# Double Logistic Regression with the Titanic Dataset

In [21]:
import pandas as pd
import statsmodels.api as sm
import numpy as np

np.random.seed(0)

# Load the Titanic dataset
data = pd.read_csv('titanic.csv')

# Create a binary indicator for the treatment variable (class)
data['class_1st'] = (data['Pclass'] == 1).astype(int)
data['Sex_male'] = (data['Sex'] == 'male').astype(int)
data = data.dropna(subset = ['Survived', 'class_1st', 'SibSp', 'Age', 'Parch', 'Sex_male']).reset_index()

print(len(data))
data.head()

714


Unnamed: 0,index,PassengerId,Survived,Pclass,Name,Sex,Age,SibSp,Parch,Ticket,Fare,Cabin,Embarked,class_1st,Sex_male
0,0,1,0,3,"Braund, Mr. Owen Harris",male,22.0,1,0,A/5 21171,7.25,,S,0,1
1,1,2,1,1,"Cumings, Mrs. John Bradley (Florence Briggs Th...",female,38.0,1,0,PC 17599,71.2833,C85,C,1,0
2,2,3,1,3,"Heikkinen, Miss. Laina",female,26.0,0,0,STON/O2. 3101282,7.925,,S,0,0
3,3,4,1,1,"Futrelle, Mrs. Jacques Heath (Lily May Peel)",female,35.0,1,0,113803,53.1,C123,S,1,0
4,4,5,0,3,"Allen, Mr. William Henry",male,35.0,0,0,373450,8.05,,S,0,1


In [22]:
data = data[['Survived', 'class_1st', 'SibSp', 'Age', 'Parch', 'Sex_male']]
data.head()

Unnamed: 0,Survived,class_1st,SibSp,Age,Parch,Sex_male
0,0,0,1,22.0,0,1
1,1,1,1,38.0,0,0
2,1,0,0,26.0,0,0
3,1,1,1,35.0,0,0
4,0,0,0,35.0,0,1


In [23]:
# Specify the response and treatment variables
y = data['Survived']
x = data[['class_1st', 'SibSp', 'Age', 'Parch', 'Sex_male']]

# Fit a logistic regression model
model = sm.Logit(y, x)
result = model.fit()

# Print the treatment effect estimates
print(result.params)

Optimization terminated successfully.
         Current function value: 0.500794
         Iterations 6
class_1st    1.751649
SibSp       -0.046076
Age          0.003590
Parch        0.143530
Sex_male    -2.034606
dtype: float64


The output will give you the estimated treatment effects for each covariate in the model. The treatment effect for class_1st (the binary indicator for first-class passengers) represents the difference in the odds of survival between first-class passengers and passengers in other classes, controlling for the effects of age, number of siblings/spouses on board, number of parents/children on board, fare price, and gender.

A positive estimate for the treatment effect of class_1st would indicate that first-class passengers had a higher odds of survival compared to passengers in other classes, while a negative estimate would indicate the opposite. The magnitude of the estimate will give you a sense of how large the difference in odds of survival was between first-class passengers and passengers in other classes, controlling for the other covariates.

<hr>

In the first stage, a logistic regression model is fit to predict the probability of the main outcome as a function of the risk factor and other covariates. In the second stage, a logistic regression model is fit to predict the probability of the secondary outcome as a function of the risk factor, other covariates, and the predicted probability of the main outcome from the first stage.

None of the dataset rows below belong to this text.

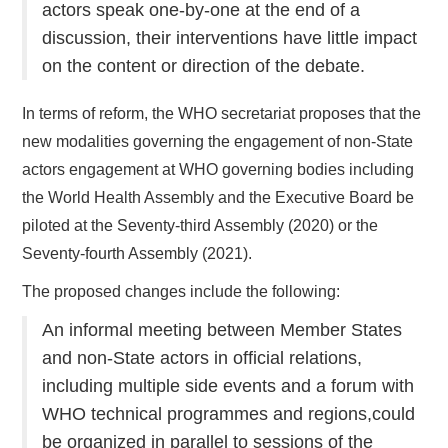
actors speak one-by-one at the end of a
discussion, their interventions have little impact
on the content or direction of the debate.
In terms of reform, the WHO secretariat proposes that the
new modalities governing the engagement of non-State
actors engagement at WHO governing bodies including
the World Health Assembly and the Executive Board be
piloted at the Seventy-third Assembly (2020) or the
Seventy-fourth Assembly (2021).
The proposed changes include the following:
An informal meeting between Member States
and non-State actors in official relations,
including multiple side events and a forum with
WHO technical programmes and regions,could
be organized in parallel to sessions of the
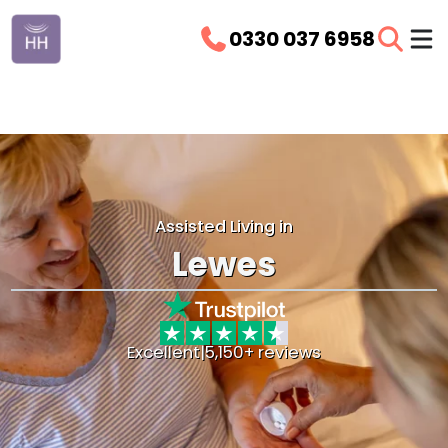
0330 037 6958
Assisted Living in
Lewes
Excellent
|
5,150+ reviews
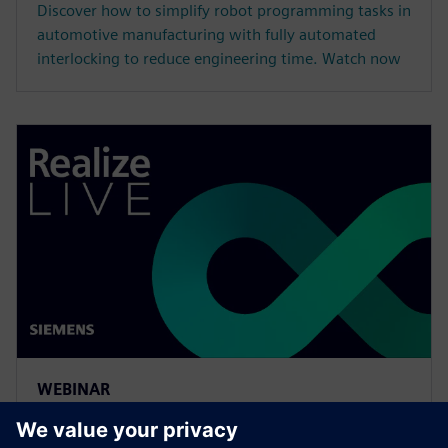
Discover how to simplify robot programming tasks in
automotive manufacturing with fully automated
interlocking to reduce engineering time. Watch now
WEBINAR
More efficient multi-robot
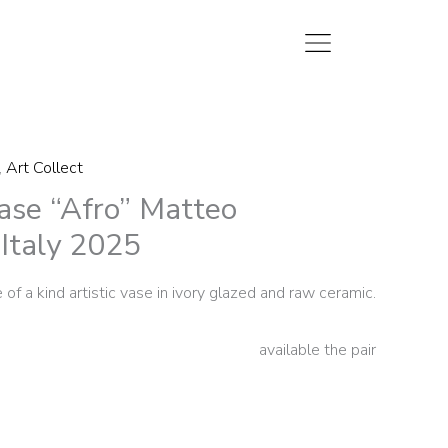
,
Art Collect
ase “Afro” Matteo
 Italy 2025
 of a kind artistic vase in ivory glazed and raw ceramic.
available the pair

So, double logistic regression is not just fitting two separate logistic regression models, but rather fitting two logistic regression models in two stages, with the results from the first stage being used as a predictor in the second stage.

In [30]:
model1 = sm.Logit(y, x).fit()
y_hat = np.array(model1.predict(x)).reshape(len(x), 1)
x_new = np.hstack((x, y_hat))
model2 = sm.Logit(y, x_new).fit()
print(model2.params)

Optimization terminated successfully.
         Current function value: 0.500794
         Iterations 6
Optimization terminated successfully.
         Current function value: 0.464138
         Iterations 6
x1    0.774058
x2   -0.337805
x3   -0.041707
x4   -0.191545
x5   -1.065680
x6    4.042893
dtype: float64


<hr>

In [32]:
# Define the number of bootstrap resamples
n_resamples = 1000

# Initialize a matrix to store the treatment effect estimates
treat_effects = np.zeros((n_resamples, model2.params.shape[0] - 1))

# Use bootstrapping to estimate the standard error of the treatment effects
i = 0
while i < n_resamples:
    resample_index = np.random.choice(data.index, size = data.index.size, replace = True)
    resample = data.iloc[resample_index]
    x_resample = x.iloc[resample_index]
    y_resample = y.iloc[resample_index]
    model1 = sm.Logit(y_resample, x_resample).fit()
    y_hat = np.array(model1.predict(x_resample)).reshape(len(y_hat), 1)
    x_new = np.hstack((x_resample, y_hat))
    model2 = sm.Logit(y_resample, x_new).fit()
    treat_effects[i, :] = model2.params[:-1]
    i += 1

# Calculate the standard error of the treatment effects
treat_effects_se = treat_effects.std(axis=0)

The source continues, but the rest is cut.